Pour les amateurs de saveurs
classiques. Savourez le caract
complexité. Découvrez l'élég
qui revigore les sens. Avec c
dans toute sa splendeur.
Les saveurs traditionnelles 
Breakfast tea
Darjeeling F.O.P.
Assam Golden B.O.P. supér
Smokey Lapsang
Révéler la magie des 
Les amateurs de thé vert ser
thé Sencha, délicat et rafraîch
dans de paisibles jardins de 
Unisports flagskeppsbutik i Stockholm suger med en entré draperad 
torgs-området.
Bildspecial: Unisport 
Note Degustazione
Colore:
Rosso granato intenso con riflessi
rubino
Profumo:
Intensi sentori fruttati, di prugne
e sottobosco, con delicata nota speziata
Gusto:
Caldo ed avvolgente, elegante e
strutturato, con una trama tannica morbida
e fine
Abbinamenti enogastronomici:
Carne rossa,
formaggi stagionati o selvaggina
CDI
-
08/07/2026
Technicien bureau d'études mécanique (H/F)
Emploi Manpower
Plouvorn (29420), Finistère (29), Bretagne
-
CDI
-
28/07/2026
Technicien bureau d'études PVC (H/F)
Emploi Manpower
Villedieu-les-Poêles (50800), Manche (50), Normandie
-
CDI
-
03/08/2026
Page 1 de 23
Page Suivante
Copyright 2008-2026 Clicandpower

++++++

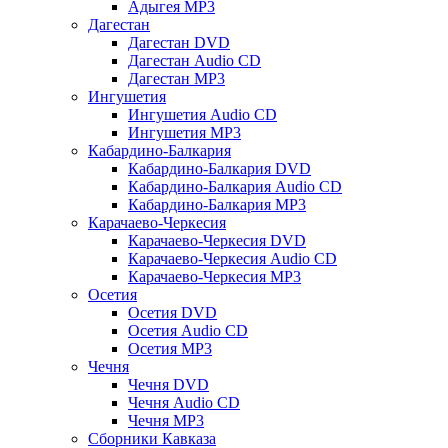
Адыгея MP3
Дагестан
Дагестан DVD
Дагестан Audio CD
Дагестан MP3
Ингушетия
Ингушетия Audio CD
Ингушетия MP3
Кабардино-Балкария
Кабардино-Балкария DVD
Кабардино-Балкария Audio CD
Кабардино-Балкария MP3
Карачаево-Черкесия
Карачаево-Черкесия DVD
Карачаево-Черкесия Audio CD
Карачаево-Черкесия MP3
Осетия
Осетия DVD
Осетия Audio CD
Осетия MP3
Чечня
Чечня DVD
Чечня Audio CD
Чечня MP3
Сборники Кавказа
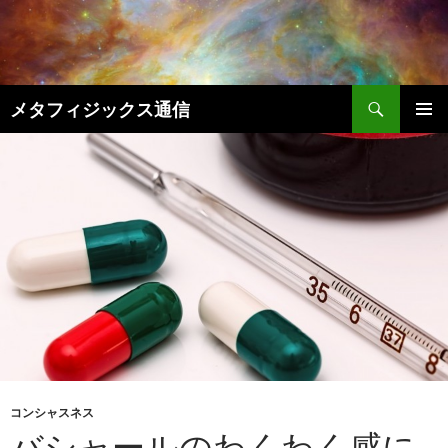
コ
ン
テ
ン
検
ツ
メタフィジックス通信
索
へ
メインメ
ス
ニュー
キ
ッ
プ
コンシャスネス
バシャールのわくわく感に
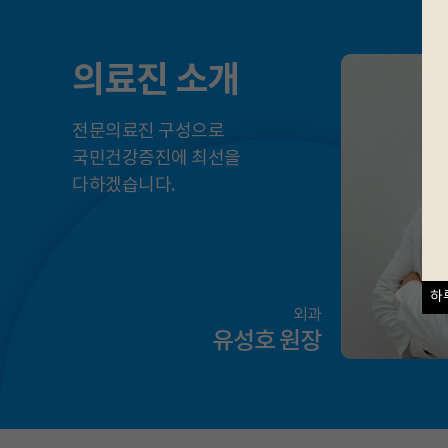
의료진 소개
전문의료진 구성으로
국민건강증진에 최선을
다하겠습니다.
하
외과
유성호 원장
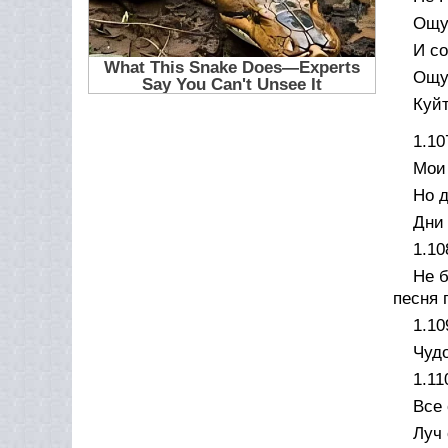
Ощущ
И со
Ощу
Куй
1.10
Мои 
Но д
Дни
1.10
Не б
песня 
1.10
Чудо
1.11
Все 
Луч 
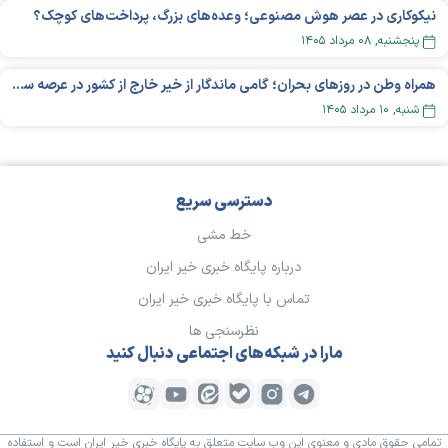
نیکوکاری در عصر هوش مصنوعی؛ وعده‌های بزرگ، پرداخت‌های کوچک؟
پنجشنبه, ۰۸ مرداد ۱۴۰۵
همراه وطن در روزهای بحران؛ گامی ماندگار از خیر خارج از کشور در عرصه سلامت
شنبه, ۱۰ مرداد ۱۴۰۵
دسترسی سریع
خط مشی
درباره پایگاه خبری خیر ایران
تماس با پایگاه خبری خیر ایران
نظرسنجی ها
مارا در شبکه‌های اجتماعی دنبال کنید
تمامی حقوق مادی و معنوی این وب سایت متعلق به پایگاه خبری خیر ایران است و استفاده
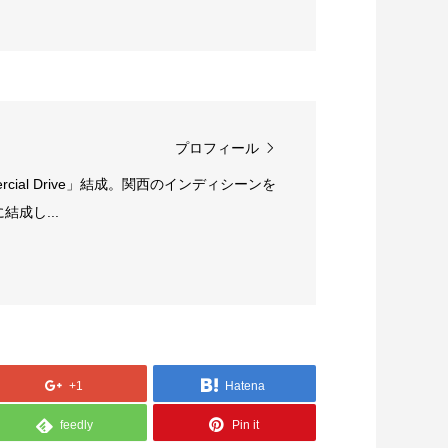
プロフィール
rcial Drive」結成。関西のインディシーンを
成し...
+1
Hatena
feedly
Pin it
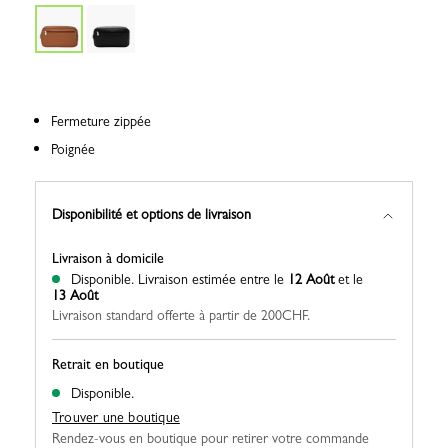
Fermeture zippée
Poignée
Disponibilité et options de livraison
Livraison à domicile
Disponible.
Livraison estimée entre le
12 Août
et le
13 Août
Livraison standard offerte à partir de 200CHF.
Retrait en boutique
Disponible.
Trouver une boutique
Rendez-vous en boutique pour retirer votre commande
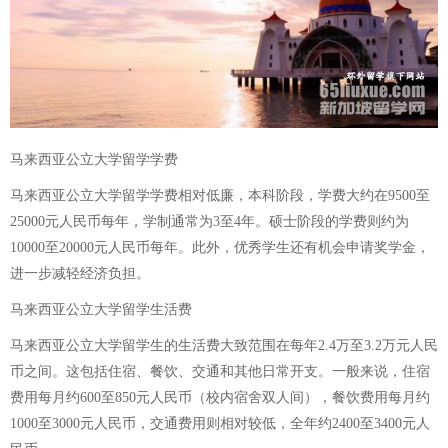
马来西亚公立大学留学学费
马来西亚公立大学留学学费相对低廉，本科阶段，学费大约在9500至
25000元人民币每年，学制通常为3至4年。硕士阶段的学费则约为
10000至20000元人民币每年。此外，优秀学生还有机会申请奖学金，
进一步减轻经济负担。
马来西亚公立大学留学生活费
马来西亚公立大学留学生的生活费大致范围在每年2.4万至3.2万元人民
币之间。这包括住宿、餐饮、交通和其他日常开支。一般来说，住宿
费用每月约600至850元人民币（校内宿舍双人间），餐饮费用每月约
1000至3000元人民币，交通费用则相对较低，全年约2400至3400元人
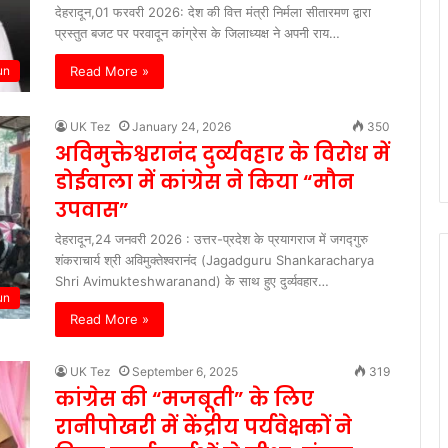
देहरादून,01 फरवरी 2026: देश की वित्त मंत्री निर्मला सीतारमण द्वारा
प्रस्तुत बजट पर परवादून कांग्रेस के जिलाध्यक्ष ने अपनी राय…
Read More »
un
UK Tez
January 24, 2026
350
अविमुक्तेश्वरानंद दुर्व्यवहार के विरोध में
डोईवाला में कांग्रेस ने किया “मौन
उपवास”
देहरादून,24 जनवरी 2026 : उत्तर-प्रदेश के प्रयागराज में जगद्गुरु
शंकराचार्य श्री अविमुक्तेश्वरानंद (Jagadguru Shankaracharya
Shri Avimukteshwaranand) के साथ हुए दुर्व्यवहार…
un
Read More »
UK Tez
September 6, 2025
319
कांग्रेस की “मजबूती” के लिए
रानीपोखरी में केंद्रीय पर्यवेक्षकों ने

++++++

Exercise objective → Extract all lines from the data in which "مرداد" is found.

Reply →
پنجشنبه, ۰۸ مرداد ۱۴۰۵
شنبه, ۱۰ مرداد ۱۴۰۵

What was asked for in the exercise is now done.